BEGIN Data section

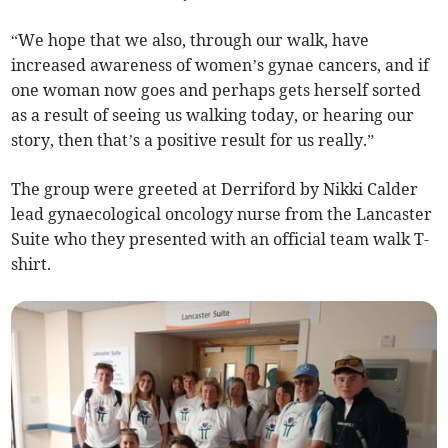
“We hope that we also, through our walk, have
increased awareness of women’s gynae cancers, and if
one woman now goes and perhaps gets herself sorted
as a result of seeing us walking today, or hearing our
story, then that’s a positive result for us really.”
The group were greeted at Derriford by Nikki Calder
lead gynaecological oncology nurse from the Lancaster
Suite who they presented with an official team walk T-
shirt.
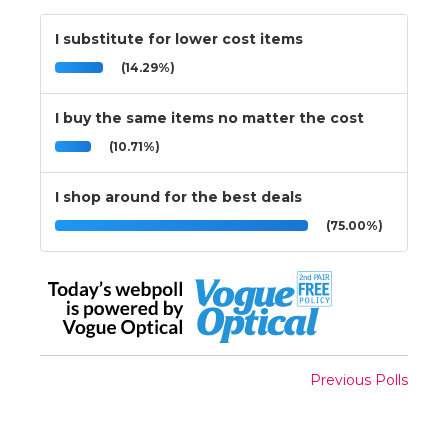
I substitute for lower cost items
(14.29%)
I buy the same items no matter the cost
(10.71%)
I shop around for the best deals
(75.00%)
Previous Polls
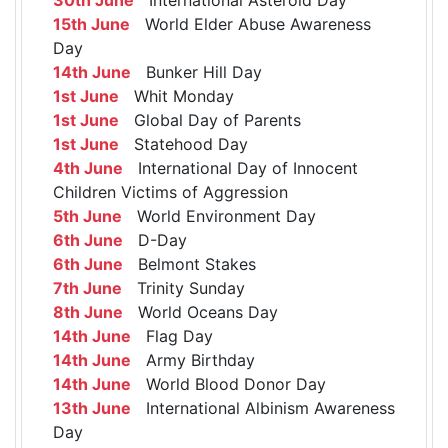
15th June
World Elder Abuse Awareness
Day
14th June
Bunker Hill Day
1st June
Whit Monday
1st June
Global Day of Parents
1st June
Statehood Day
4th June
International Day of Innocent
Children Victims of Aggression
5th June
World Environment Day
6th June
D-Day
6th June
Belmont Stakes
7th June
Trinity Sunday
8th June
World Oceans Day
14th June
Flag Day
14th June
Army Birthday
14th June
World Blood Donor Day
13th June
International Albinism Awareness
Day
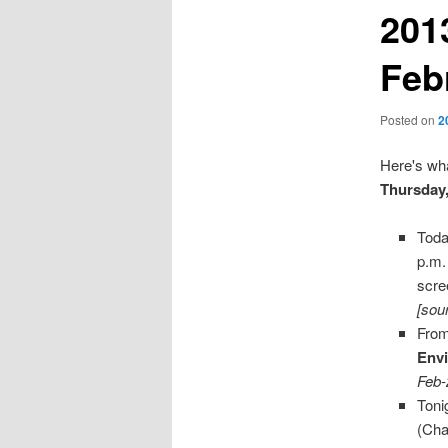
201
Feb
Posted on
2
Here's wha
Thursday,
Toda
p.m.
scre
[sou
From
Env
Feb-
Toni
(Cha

END Data section

_What you will do_
The records above are to be repeated exactly, apart from their pictures.

_Output for this exercise_
“We hope that we also, through our walk, have
increased awareness of women’s gynae cancers, and if
one woman now goes and perhaps gets herself sorted
as a result of seeing us walking today, or hearing our
story, then that’s a positive result for us really.”
The group were greeted at Derriford by Nikki Calder
lead gynaecological oncology nurse from the Lancaster
Suite who they presented with an official team walk T-
shirt.
I substitute for lower cost items
(14.29%)
I buy the same items no matter the cost
(10.71%)
I shop around for the best deals
(75.00%)
Previous Polls
15th June
World Elder Abuse Awareness
Day
14th June
Bunker Hill Day
1st June
Whit Monday
1st June
Global Day of Parents
1st June
Statehood Day
4th June
International Day of Innocent
Children Victims of Aggression
5th June
World Environment Day
6th June
D-Day
6th June
Belmont Stakes
7th June
Trinity Sunday
8th June
World Oceans Day
14th June
Flag Day
14th June
Army Birthday
14th June
World Blood Donor Day
13th June
International Albinism Awareness
Day
201
Feb
Posted on
2
Here's wha
Thursday,
Toda
p.m.
scre
[sou
From
Env
Feb-
Toni
(Cha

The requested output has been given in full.